- **Extracted page text data**:
=== Begin Enclosure ===

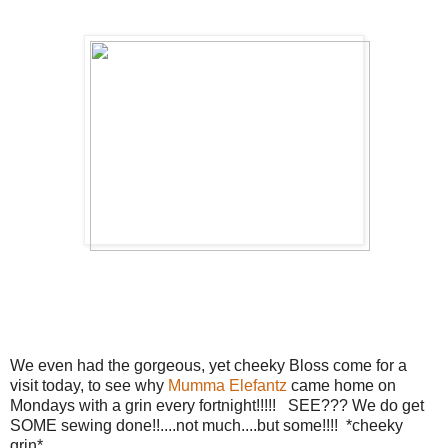
We even had the gorgeous, yet cheeky Bloss come for a
visit today, to see why
Mumma Elefantz
came home on
Mondays with a grin every fortnight!!!!! SEE??? We do get
SOME sewing done!!....not much....but some!!!! *cheeky
grin*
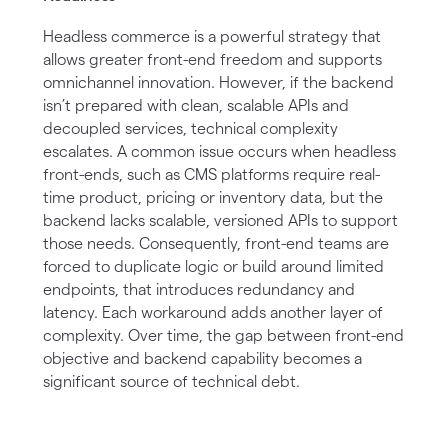
Headless commerce is a powerful strategy that
allows greater front-end freedom and supports
omnichannel innovation. However, if the backend
isn’t prepared with clean, scalable APIs and
decoupled services, technical complexity
escalates. A common issue occurs when headless
front-ends, such as CMS platforms require real-
time product, pricing or inventory data, but the
backend lacks scalable, versioned APIs to support
those needs. Consequently, front-end teams are
forced to duplicate logic or build around limited
endpoints, that introduces redundancy and
latency. Each workaround adds another layer of
complexity. Over time, the gap between front-end
objective and backend capability becomes a
significant source of technical debt.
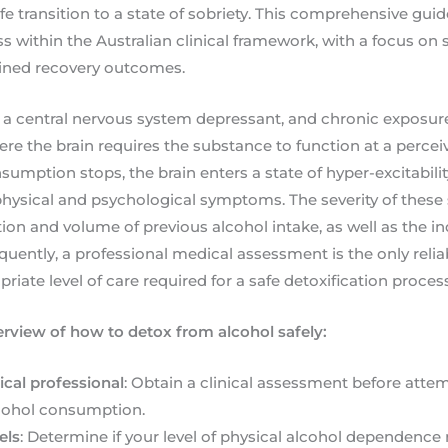
fe transition to a state of sobriety. This comprehensive gui
s within the Australian clinical framework, with a focus on 
ained recovery outcomes.
 a central nervous system depressant, and chronic exposure 
e the brain requires the substance to function at a perceiv
mption stops, the brain enters a state of hyper-excitabili
physical and psychological symptoms. The severity of thes
ion and volume of previous alcohol intake, as well as the ind
quently, a professional medical assessment is the only reli
iate level of care required for a safe detoxification process
erview of how to detox from alcohol safely:
cal professional
: Obtain a clinical assessment before atte
lcohol consumption.
els
: Determine if your level of physical alcohol dependence 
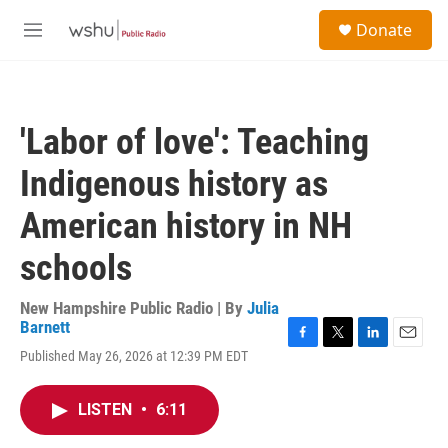
Skip to main content
S
Donate
e
M
a
e
r
n
c
u
h
'Labor of love': Teaching
u
e
Indigenous history as
r
y
American history in NH
schools
New Hampshire Public Radio | By
Julia
Barnett
F
T
L
E
Published May 26, 2026 at 12:39 PM EDT
a
w
i
m
c
i
n
a
e
t
k
i
LISTEN
•
6:11
b
t
e
l
o
e
d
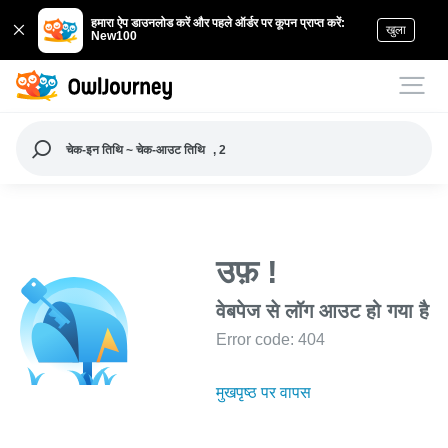
हमारा ऐप डाउनलोड करें और पहले ऑर्डर पर कूपन प्राप्त करें:
खुला
New100
चेक-इन तिथि ~ चेक-आउट तिथि
, 2
उफ़ !
वेबपेज से लॉग आउट हो गया है
Error code: 404
मुखपृष्ठ पर वापस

=== End Enclosure ===

- **WORK ITEM**: Reproduce every record above exactly, omitting the pictures.

- **SOLUTION TO THE PROBLEM**:
We even had the gorgeous, yet cheeky Bloss come for a
visit today, to see why
Mumma Elefantz
came home on
Mondays with a grin every fortnight!!!!! SEE??? We do get
SOME sewing done!!....not much....but some!!!! *cheeky
grin*
Headless commerce is a powerful strategy that
allows greater front-end freedom and supports
omnichannel innovation. However, if the backend
isn’t prepared with clean, scalable APIs and
decoupled services, technical complexity
escalates. A common issue occurs when headless
front-ends, such as CMS platforms require real-
time product, pricing or inventory data, but the
backend lacks scalable, versioned APIs to support
those needs. Consequently, front-end teams are
forced to duplicate logic or build around limited
endpoints, that introduces redundancy and
latency. Each workaround adds another layer of
complexity. Over time, the gap between front-end
objective and backend capability becomes a
significant source of technical debt.
fe transition to a state of sobriety. This comprehensive gui
s within the Australian clinical framework, with a focus on 
ained recovery outcomes.
 a central nervous system depressant, and chronic exposure 
e the brain requires the substance to function at a perceiv
mption stops, the brain enters a state of hyper-excitabili
physical and psychological symptoms. The severity of thes
ion and volume of previous alcohol intake, as well as the ind
quently, a professional medical assessment is the only reli
iate level of care required for a safe detoxification process
erview of how to detox from alcohol safely:
cal professional
: Obtain a clinical assessment before atte
lcohol consumption.
els
: Determine if your level of physical alcohol dependence 
Skip to main content
S
Donate
e
M
a
e
r
n
c
u
h
'Labor of love': Teaching
u
e
Indigenous history as
r
y
American history in NH
schools
New Hampshire Public Radio | By
Julia
Barnett
F
T
L
E
Published May 26, 2026 at 12:39 PM EDT
a
w
i
m
c
i
n
a
e
t
k
i
LISTEN
•
6:11
b
t
e
l
o
e
d
हमारा ऐप डाउनलोड करें और पहले ऑर्डर पर कूपन प्राप्त करें:
खुला
New100
चेक-इन तिथि ~ चेक-आउट तिथि
, 2
उफ़ !
वेबपेज से लॉग आउट हो गया है
Error code: 404
मुखपृष्ठ पर वापस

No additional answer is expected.